« Going to Eleven | Main | Coraline movie »

Slumdog Millionaire


I wasn't planning to see this movie, but somehow over the past couple days it started sounding more and more interesting, and I read the beginning of an Entertainment Weekly review yesterday evening that made it sound kind of light and fluffy and charming:

[...] Slumdog Millionaire is nothing if not an enjoyably far-fetched piece of rags-to-riches wish fulfillment. It's like the Bollywood version of a Capra fable sprayed with colorful drops of dark-side-of-the-Third-World squalor.

So I mentioned to Kam the radical notion that we could see movies two nights in a row, and pointed out the four movies in theatres that I'm interested in seeing, and she picked this one, which was listed as a comedy in the listing she saw.

So we ventured out, despite the cold (I know that 43°F is nothing for many of y'all, but here in California it's practically freezing!) to see the movie.

I noted in my comments about Despereaux that there were jarring shifts in tone between fun and dark. There are shifts in tone in Slumdog as well, but they're not so jarring, because it starts out dark (and occasionally gross) and gets quite a lot darker before the fun parts come along. And then there's a lot more rough stuff later on.

If I had to put a genre on it, I would start with "romance," and then add bits of other genres. Dickensian drama, maybe? It has funny moments, but I would certainly not label it a comedy, nor would I describe most of the squalor as "colorful"; I felt it ranged from grim and brutal to, well, Dickensian. To be fair, the EW review goes on to be much more insightful and nuanced than the above excerpt; I just didn't read far enough in it, 'cause I had decided I wanted to see the movie, and I was trying to avoid seeing any spoilers.
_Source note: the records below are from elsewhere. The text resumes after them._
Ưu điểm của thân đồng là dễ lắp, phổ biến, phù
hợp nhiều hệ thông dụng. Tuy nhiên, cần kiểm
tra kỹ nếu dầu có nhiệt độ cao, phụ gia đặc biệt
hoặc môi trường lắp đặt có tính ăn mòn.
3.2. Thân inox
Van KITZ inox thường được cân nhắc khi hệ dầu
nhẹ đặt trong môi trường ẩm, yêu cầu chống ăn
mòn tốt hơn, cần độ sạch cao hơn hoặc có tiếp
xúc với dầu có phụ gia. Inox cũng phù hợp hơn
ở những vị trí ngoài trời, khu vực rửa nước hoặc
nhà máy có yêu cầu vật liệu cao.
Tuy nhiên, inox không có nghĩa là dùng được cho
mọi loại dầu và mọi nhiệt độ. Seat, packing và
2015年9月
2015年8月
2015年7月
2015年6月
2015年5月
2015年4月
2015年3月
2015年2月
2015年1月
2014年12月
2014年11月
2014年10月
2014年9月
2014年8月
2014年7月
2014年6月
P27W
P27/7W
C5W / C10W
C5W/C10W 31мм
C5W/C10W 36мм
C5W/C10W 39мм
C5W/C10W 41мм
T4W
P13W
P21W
Overall, I think the movie's worth seeing. But it's certainly not light and fluffy--fairly early on, for example, we see someone burn to death on-camera during an attack on Muslims. The slum scenes, by and large, reminded me more of City of God than of Capra.

And the treatment of women is nothing to write home about. (Although the Alliance of Women Film Journalists named this movie the best film of the year.) It occurred to me most of the way through the movie that this movie fails the Bechdel test: there's essentially only one prominent female character, and she barely ever even appears on screen with any of the few other (very minor) female characters, much less talks with them. For that matter, it seems to me that the female lead herself is almost more a plot device than a character; she does have some character of her own, but we see her mostly through the idealizing eyes of the male lead. But to some extent I'd say that's 'cause of romance genre conventions.
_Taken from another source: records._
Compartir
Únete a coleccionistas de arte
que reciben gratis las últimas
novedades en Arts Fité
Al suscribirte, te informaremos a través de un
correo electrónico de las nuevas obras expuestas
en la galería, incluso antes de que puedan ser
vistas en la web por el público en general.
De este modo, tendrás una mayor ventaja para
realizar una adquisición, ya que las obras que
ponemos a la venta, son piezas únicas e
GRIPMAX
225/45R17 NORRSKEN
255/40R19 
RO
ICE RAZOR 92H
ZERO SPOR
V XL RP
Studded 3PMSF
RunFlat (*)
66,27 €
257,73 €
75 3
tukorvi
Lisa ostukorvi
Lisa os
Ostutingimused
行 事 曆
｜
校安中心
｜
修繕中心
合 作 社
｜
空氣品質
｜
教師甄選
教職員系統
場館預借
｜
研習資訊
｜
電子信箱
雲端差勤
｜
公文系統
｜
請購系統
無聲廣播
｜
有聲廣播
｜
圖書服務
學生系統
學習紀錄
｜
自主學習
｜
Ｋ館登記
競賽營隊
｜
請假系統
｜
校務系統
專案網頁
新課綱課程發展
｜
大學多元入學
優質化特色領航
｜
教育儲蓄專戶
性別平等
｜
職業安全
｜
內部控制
(On another political note, someone in an online comment pointed out that the choice of changes in skin tone as the three main characters age is a little unfortunate.)
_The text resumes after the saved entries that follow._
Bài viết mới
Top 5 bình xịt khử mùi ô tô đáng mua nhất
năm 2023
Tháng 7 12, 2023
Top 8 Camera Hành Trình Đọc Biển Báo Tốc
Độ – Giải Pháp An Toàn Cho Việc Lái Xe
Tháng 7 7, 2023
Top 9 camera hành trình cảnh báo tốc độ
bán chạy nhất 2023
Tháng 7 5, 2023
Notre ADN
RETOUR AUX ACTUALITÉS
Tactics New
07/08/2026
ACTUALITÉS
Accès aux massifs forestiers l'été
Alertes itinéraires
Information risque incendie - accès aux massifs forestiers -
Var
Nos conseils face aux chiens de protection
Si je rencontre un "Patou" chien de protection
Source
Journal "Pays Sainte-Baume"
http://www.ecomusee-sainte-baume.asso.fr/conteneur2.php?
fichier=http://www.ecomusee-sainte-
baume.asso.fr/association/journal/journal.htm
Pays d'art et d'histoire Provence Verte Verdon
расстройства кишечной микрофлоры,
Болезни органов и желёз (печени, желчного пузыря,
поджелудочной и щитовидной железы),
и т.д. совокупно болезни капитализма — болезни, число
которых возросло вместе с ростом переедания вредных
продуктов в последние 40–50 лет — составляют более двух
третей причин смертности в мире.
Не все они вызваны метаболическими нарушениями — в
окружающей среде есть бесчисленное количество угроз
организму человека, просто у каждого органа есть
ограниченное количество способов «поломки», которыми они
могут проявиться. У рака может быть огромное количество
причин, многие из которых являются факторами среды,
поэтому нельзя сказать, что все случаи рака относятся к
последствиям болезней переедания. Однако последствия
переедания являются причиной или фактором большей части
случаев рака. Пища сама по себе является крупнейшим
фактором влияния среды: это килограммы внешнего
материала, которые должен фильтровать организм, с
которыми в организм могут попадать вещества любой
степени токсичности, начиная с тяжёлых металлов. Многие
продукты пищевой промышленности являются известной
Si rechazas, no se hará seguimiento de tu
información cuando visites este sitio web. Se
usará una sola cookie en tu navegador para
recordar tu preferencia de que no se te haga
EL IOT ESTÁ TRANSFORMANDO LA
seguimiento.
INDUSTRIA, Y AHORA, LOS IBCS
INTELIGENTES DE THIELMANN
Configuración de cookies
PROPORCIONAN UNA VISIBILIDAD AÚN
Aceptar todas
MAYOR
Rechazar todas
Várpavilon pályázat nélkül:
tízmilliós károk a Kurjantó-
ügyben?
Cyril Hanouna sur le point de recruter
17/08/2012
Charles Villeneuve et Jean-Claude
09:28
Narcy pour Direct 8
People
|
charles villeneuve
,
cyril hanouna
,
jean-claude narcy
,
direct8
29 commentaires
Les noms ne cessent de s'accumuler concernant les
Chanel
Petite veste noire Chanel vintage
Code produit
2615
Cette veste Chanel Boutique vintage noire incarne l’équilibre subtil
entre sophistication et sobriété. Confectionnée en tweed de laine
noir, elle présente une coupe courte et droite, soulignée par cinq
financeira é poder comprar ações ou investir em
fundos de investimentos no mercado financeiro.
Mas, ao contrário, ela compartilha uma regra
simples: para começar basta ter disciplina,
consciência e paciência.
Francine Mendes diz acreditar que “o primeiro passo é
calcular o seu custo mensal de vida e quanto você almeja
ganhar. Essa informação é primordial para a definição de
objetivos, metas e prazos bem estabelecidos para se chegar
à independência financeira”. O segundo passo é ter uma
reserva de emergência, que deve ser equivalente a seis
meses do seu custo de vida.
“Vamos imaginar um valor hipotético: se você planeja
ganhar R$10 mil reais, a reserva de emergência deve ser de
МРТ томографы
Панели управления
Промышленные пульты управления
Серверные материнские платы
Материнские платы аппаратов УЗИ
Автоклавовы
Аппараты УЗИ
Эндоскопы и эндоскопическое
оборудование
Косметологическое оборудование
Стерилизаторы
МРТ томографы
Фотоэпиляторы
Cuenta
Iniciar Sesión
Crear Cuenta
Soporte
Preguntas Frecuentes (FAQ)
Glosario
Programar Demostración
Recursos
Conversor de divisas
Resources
Still, there's plenty to like. An interesting (albeit a little gimmicky) structure and premise/conceit; engaging child actors (some of whom were apparently recruited from the streets of Mumbai); a romance that the romantic in me found appealing; etc. And I imagine I would have liked other parts of it more if I'd gone into it with the right expectations.

I should add that I know very little about the book that the movie was based on, so I'm not sure which aspects came from the book and which didn't.

And almost all the critics seem to adore this movie, so don't take my reaction to it too seriously; I'm apparently in a minority for not loving it.


Both book (which I've read) and movie (which I haven't seen) are considered problematic in my circles.

I thought the movie was really good. I want Benjamin Button to win at the oscars but its a good movie as well.

[Note from Jed: This appears to be spam, so I removed the email address and URL, but I decided to leave the comment itself because at least it's coherent spam.]

I saw a preview of the film a couple of weeks ago, and had the same reservations about Latika as you, but still enjoyed it a fair bit. I think Danny Boyle's films are almost always visually interesting (and aurally interesting; I like a good soundtrack), even if they're otherwise flawed.

I watched this movie with a man who spent quite a bit of time living on the streets in Mexico City and we both laughed and cheered. I think that one of the things the film does best is show the joy and resilience of children, despite the poverty. In "serious" movies and "literary" books there is often no joy and humor when there is abject poverty.